Classics have plenty of things that you could criticize. Dumas was paid for the word and he . . . wanted to make a lot of money when he wrote a book. Les Miserables has so many characters it’s hard to get through. Upton Sinclair can get preachy and Jane Austen can be shallow. Jack London can get lost in the woods, and Mark Twain can get too goofy. But good heavens, their characters! Just saying their names illicits some kind of connection or emotion:

Aslan!

Anne Shirley!

Tom Sawyer!

Holden Caulfield!

Jay Gatsby!

Javert!

Darth Vader! (wait, how’d he get in here?)

Mr. Darcy!

Don Quixote!

Simon Legree!

Anna Karenina!

Oliver Twist!

Athos! Porthos! Aramis!

Meg! Jo! Beth! Amy!

Dorian Gray!

Atticus Finch!

Fiver!

I could go on and on and on . . .

Those characters give modern day writers a challenge–it’s hard to top them. In fact, it might be just compensation syndrome when writers start bashing the classics.
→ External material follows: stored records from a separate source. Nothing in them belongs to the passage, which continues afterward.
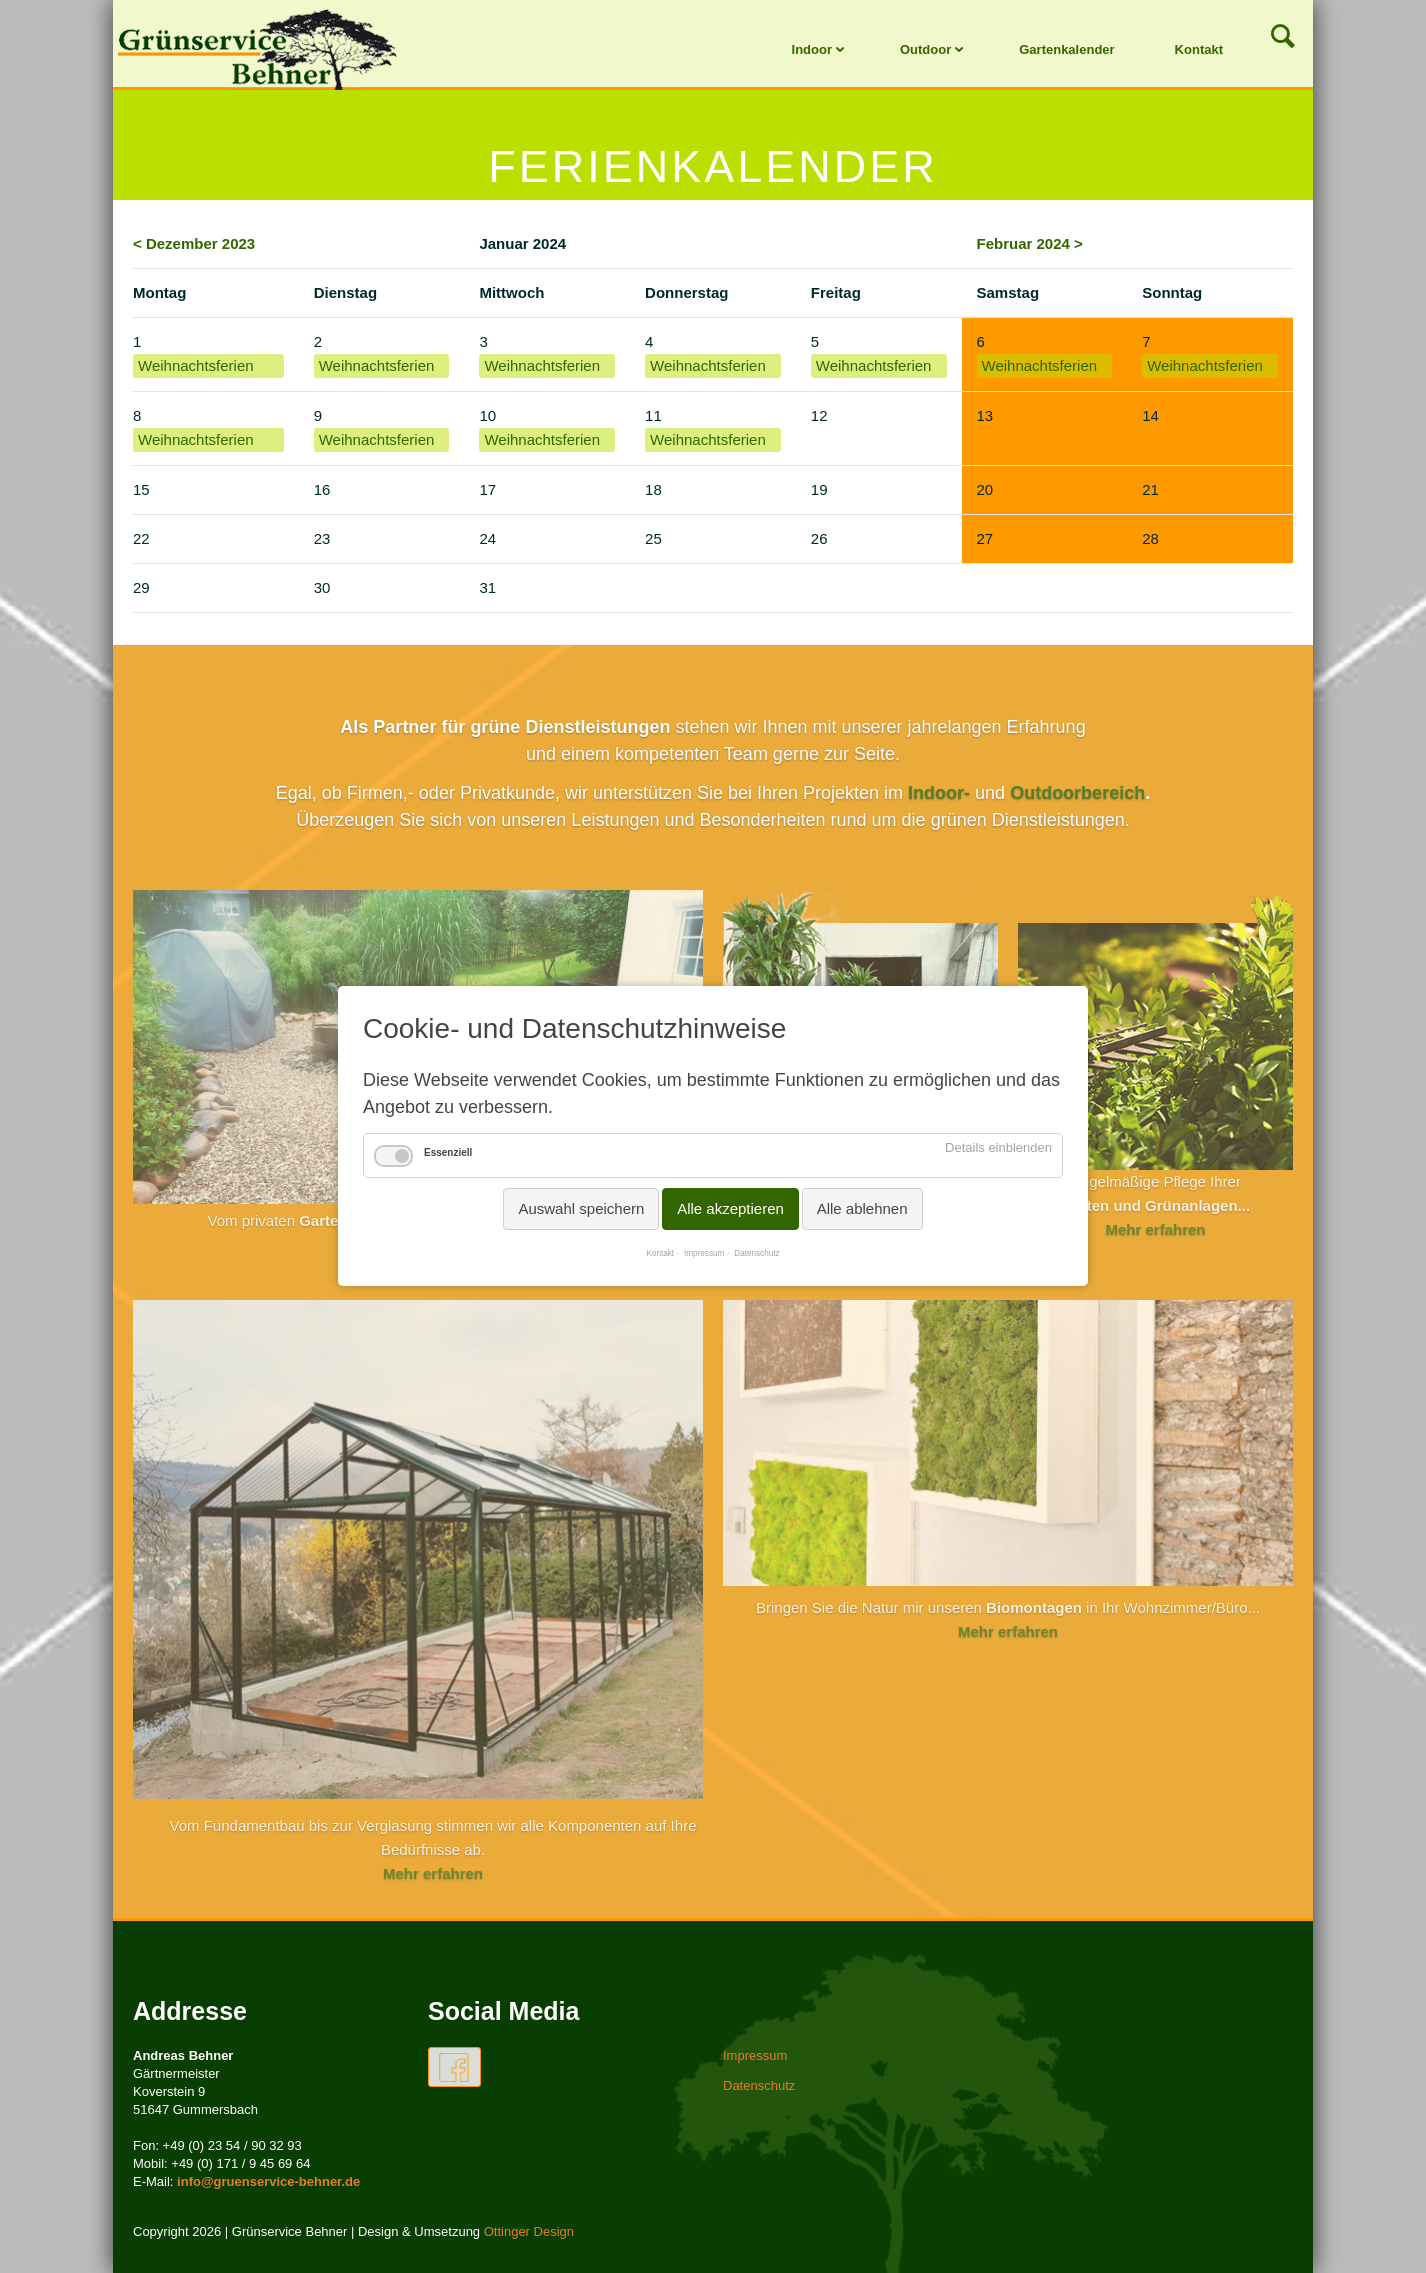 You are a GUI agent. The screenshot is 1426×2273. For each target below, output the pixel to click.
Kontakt (1199, 49)
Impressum (704, 1254)
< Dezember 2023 (194, 243)
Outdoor (925, 49)
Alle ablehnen (862, 1209)
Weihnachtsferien (196, 365)
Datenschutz (756, 1254)
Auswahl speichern (581, 1209)
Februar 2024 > (1030, 243)
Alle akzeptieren (730, 1209)
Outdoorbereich (1077, 793)
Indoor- (939, 793)
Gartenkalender (1066, 49)
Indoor (812, 49)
Perhaps the next writer I hear say that the classics couldn’t be published in today’s market, I’ll ask which classic they are specifically talking about …

is it Moby Dick … who has such lines as:

truly to enjoy bodily warmth, some small part of you must be cold, for there is no quality in this world that is not what it is merely by contrast. Nothing exists in itself. If you flatter yourself that you are all over comfortable, and have been so a long time, then you cannot be said to be comfortable any more.

Or perhaps no publisher would take Charles Dickens anymore, with such words as:

“In came Mrs. Fezziwig, one vast substantial smile.”

“Any man may be in good spirits and good temper when he’s well dressed. There ain’t much credit in that.”

“It is a far, far better thing that I do, than I have ever done; it is a far, far better rest that I go to, than I have ever known.”

No, it is Oscar Wilde who cannot make it in this modern publishing arena, with such quotes as:

Only dull people are brilliant at breakfast.

To love oneself is the beginning of a lifelong romance.

Or the father of fantasy, who is oft charged for adding too many mundane storyworld facts, perhaps he wouldn’t be accepted with such lines as:

All that is gold does not glitter,

Not all those who wander are lost;

The old that is strong does not wither,

Deep roots are not reached by the frost.

“Whatev, fools . . . I’m a literary ROCKSTAR. Sold more books than anyone else in the world.”

What I’m NOT saying is “gone are the good ole’ days,” and “they don’t’ write ‘em like they used to,” because I’ve read just as many nowadays amazing books as I have old time classics.

But no more classic bashing. At least not on my lawn!

What do you think of the classics? 

What can be said against them? Which are your favorites?